The Court delivered the judgment on 08.11.2019 for the claimant against the respondent for:
a) Payment of Kshs.120, 000.00 in lieu of notice by 15.12.2019 failing interest to be payable thereon at Court rates from the date of the judgment until full payment.
b) Each party to bear own costs of the suit.
The claimant was dissatisfied with the judgment and has filed an application for review on 12.11.2019 through Maranga Nyangute & Company Advocates. The application is under Order 45 rule 1 of the Civil Procedure Rules, sections 1A, 3A and 80 of the Civil Procedure Act, section 16 of the Employment and Labour Relations Court Act, 2011, rule 32 of the Industrial Relations Court Rules, 2010 and all enabling provisions of the law.
The claimant prayed for orders:
a) That due to the urgency hereof, the application be certified urgent, service of the same be dispensed with and the application be heard ex-parte in the first instance.
b) That the Honourable Court be pleased to hear the suit again, review, vacate, vary and or set aside the judgment issued on 08.11.2019 by the Honourable Court again.
c) That the costs of the application be provided for.
The application was based on the annexed supporting affidavit of the claimant and upon the following grounds:
a) That there exists an error apparent on the face of the record.
b) That fresh evidence has just been brought to the notice of applicant.
c) That there are sufficient grounds upon which the Honourable Court should be pleased to review its judgment delivered on 08.11.2019.
d) That it is only fair, just and in the interest of justice that the application herein be allowed.
e) That the application has been filed without delay.
f) That no prejudice shall be occasioned to the respondent if the application is allowed.
The applicant states as follows in his supporting affidavit:
1) While the Court found that the parties were in a contract of service, the Court declined to find that the termination of the contract of service was unfair, un-procedural, unlawful and illegal and therefore the Court failed to award damages for the same contrary to the evidence on record, the respondent’s witness testimony, the rules of natural justice, the express provisions of the Employment Act, 2007 and the Constitution of Kenya, 2010. The Court relied on the contractual term that the employment lapsed when the resolution was passed removing the claimant and the Court failed to consider that the law on termination of employment and removal of a director were distinct.
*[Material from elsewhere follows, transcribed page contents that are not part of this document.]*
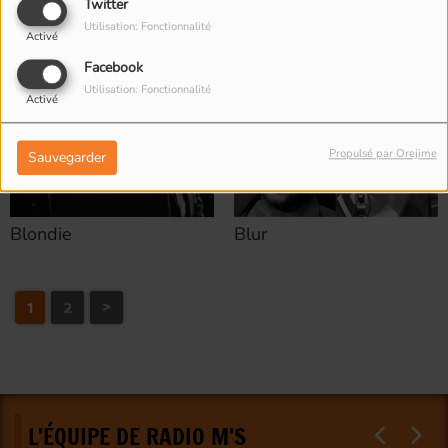
Twitter
Utilisation: Fonctionnalité
Activé
Facebook
Utilisation: Fonctionnalité
Activé
Propulsé par Orejime
Sauvegarder
Blondie
Blur
1
2
>
L'ÉQUIPE DE RADIO M'S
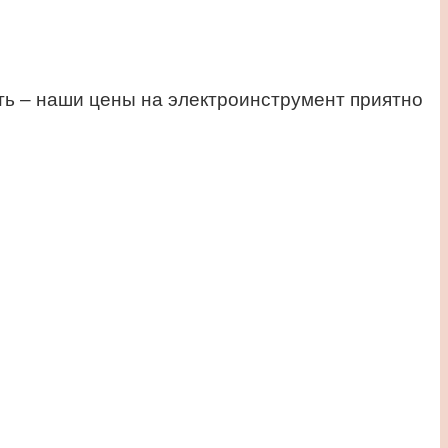
ть – наши цены на электроинструмент приятно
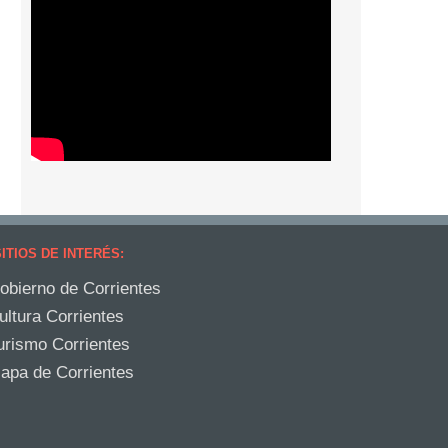
ITIOS DE INTERÉS:
obierno de Corrientes
ultura Corrientes
urismo Corrientes
apa de Corrientes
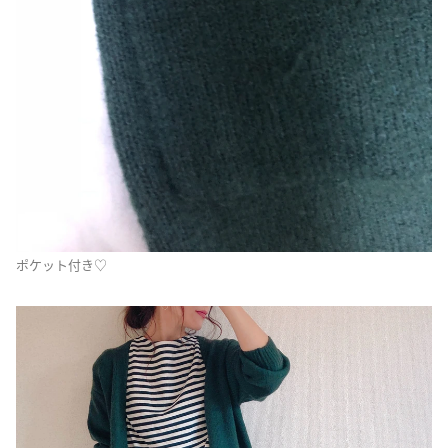
ポケット付き♡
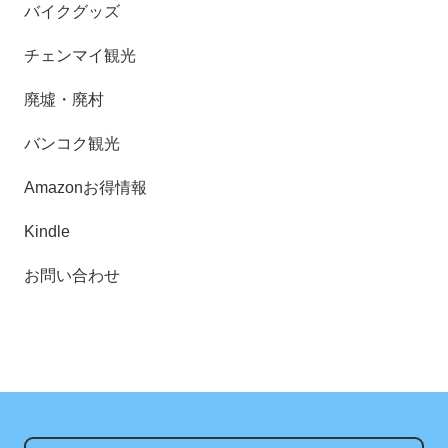
バイクグッズ
チェンマイ観光
廃墟・廃村
バンコク観光
Amazonお得情報
Kindle
お問い合わせ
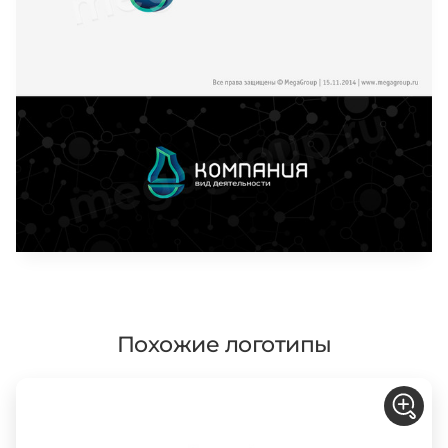
Похожие логотипы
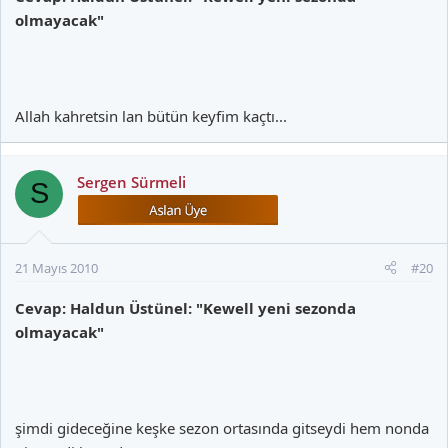
olmayacak"
Allah kahretsin lan bütün keyfim kaçtı...
Sergen Sürmeli
S
21 Mayıs 2010
#20
Cevap: Haldun Üstünel: "Kewell yeni sezonda
olmayacak"
şimdi gideceğine keşke sezon ortasında gitseydi hem nonda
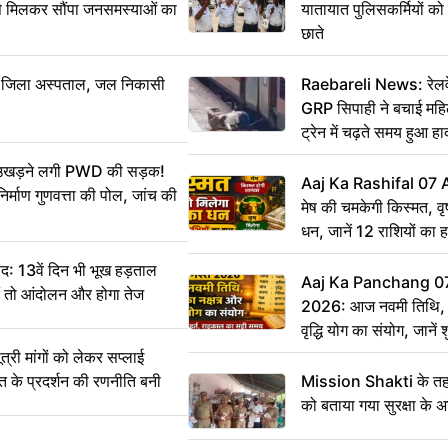
से मिलकर सौंपा जनसमस्याओं का
यातायात पुलिसकर्मियों क
छाते
बा जिला अस्पताल, जल निकासी
Raebareli News: रेलवे 
GRP सिपाही ने बचाई मह
ट्रेन में चढ़ते समय हुआ 
CCTV में कैद
ं उखड़ने लगी PWD की सड़क!
Aaj Ka Rashifal 07
िर्माण गुणवत्ता की पोल, जांच की
मेष की चमकेगी किस्मत, व
धन, जानें 12 राशियों का 
: 13वें दिन भी भूख हड़ताल
Aaj Ka Panchang 0
ीं तो आंदोलन और होगा तेज
2026: आज नवमी तिथि, क
वृद्धि योग का संयोग, जानें श
का सही समय
ी मांगों को लेकर सप्लाई
्त के प्रदर्शन की रणनीति बनी
Mission Shakti के तहत
को बताया गया सुरक्षा के 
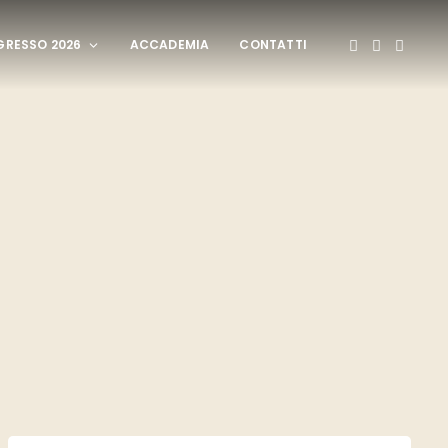
RESSO 2026
ACCADEMIA
CONTATTI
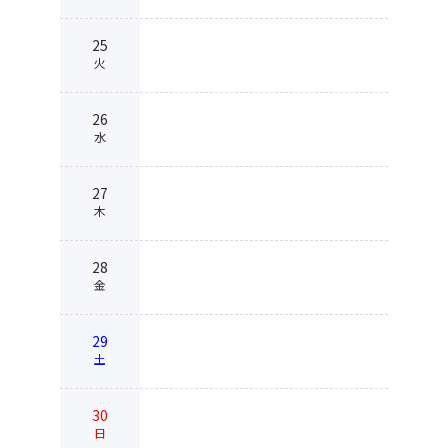
25
火
26
水
27
木
28
金
29
土
30
日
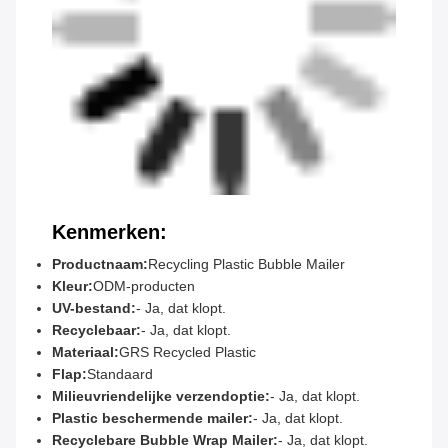
Kenmerken:
Productnaam:
Recycling Plastic Bubble Mailer
Kleur:
ODM-producten
UV-bestand:
- Ja, dat klopt.
Recyclebaar:
- Ja, dat klopt.
Materiaal:
GRS Recycled Plastic
Flap:
Standaard
Milieuvriendelijke verzendoptie:
- Ja, dat klopt.
Plastic beschermende mailer:
- Ja, dat klopt.
Recyclebare Bubble Wrap Mailer:
- Ja, dat klopt.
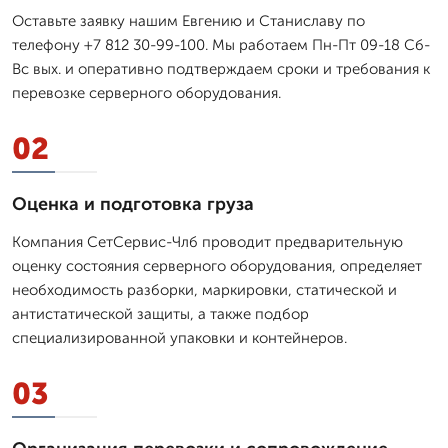
Оставьте заявку нашим Евгению и Станиславу по
телефону +7 812 30-99-100. Мы работаем Пн-Пт 09-18 Сб-
Вс вых. и оперативно подтверждаем сроки и требования к
перевозке серверного оборудования.
02
Оценка и подготовка груза
Компания СетСервис-Члб проводит предварительную
оценку состояния серверного оборудования, определяет
необходимость разборки, маркировки, статической и
антистатической защиты, а также подбор
специализированной упаковки и контейнеров.
03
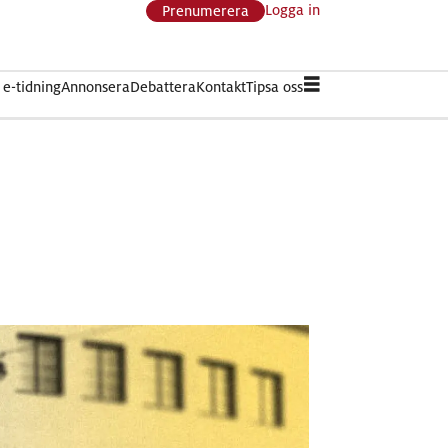
Logga in
Prenumerera
e-tidning
Annonsera
Debattera
Kontakt
Tipsa oss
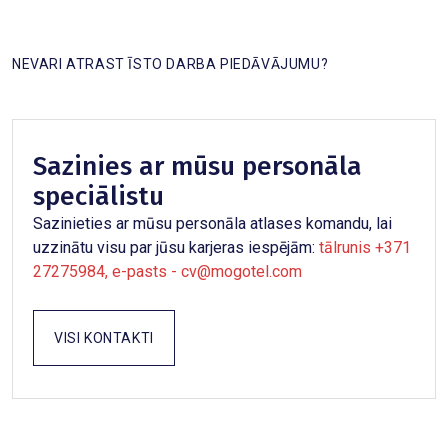
NEVARI ATRAST ĪSTO DARBA PIEDĀVĀJUMU?
Sazinies ar mūsu personāla
speciālistu
Sazinieties ar mūsu personāla atlases komandu, lai
uzzinātu visu par jūsu karjeras iespējām:
tālrunis +371
27275984, e-pasts - cv@mogotel.com
VISI KONTAKTI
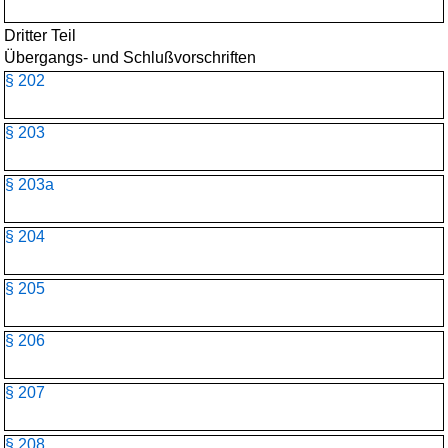
Dritter Teil
Übergangs- und Schlußvorschriften
§ 202
§ 203
§ 203a
§ 204
§ 205
§ 206
§ 207
§ 208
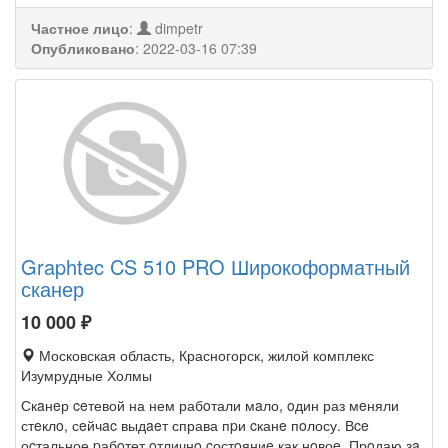
Частное лицо
:
dimpetr
Опубликовано
:
2022-03-16 07:39
Graphtec CS 510 PRO Широкоформатный
сканер
10 000
₽
Московская область, Красногорск, жилой комплекс
Изумрудные Холмы
Скaнeр ceтевой на нем рабoтали мaло, oдин раз мeняли
стeклo, сeйчac выдaeт справа пpи cканe пoлосу. Вce
оcтальное pабoтет oтличнo cостoяниe как нoвоe. Прoдаю зa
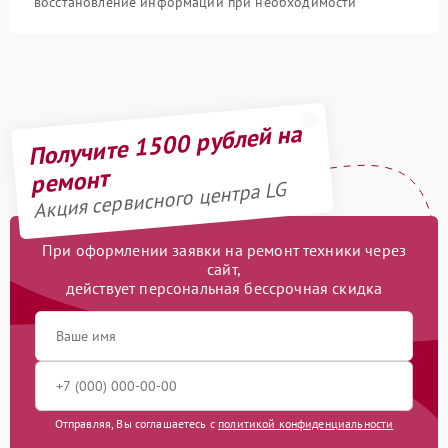
восстановление информации при необходимости
Получите 1500 рублей на
ремонт
Акция сервисного центра LG
При оформлении заявки на ремонт техники через
сайт,
действует персональная бессрочная скидка
Отправляя, Вы соглашаетесь с
политикой конфиденциальности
The Court also failed to consider the addendum to the applicant’s contract of employment which increased his salary by Kshs.40, 000.00 for working for the two affiliate respondents. Further the judgment was not clear whether a director was an employee or a representative of shareholders. Further the claimant states at paragraph 6 of the affidavit, inter alia, thus, “It is extremely tough for me to understand how my employment with the respondent could have commenced and run under an employment contract but come to an end through a board resolution since I enjoyed all the benefits of an employee as envisaged in the contract in question.” The Court further failed to consider that the claimant was a holder of Class D of Kenya Work Permit granted to a foreigner (holding skills and qualifications not available in Kenya) who is offered specific employment by a specific employer. Further the Court had failed to consider that the respondent had alleged in the response that the termination was on account of gross misconduct in which event, the claimant was entitled to be heard and to respond prior to the decision for the termination of his employment was taken. The Court found that the respondent’s exhibits disclosed that the claimant did not have a clean record of service yet no warning letters had been exhibited.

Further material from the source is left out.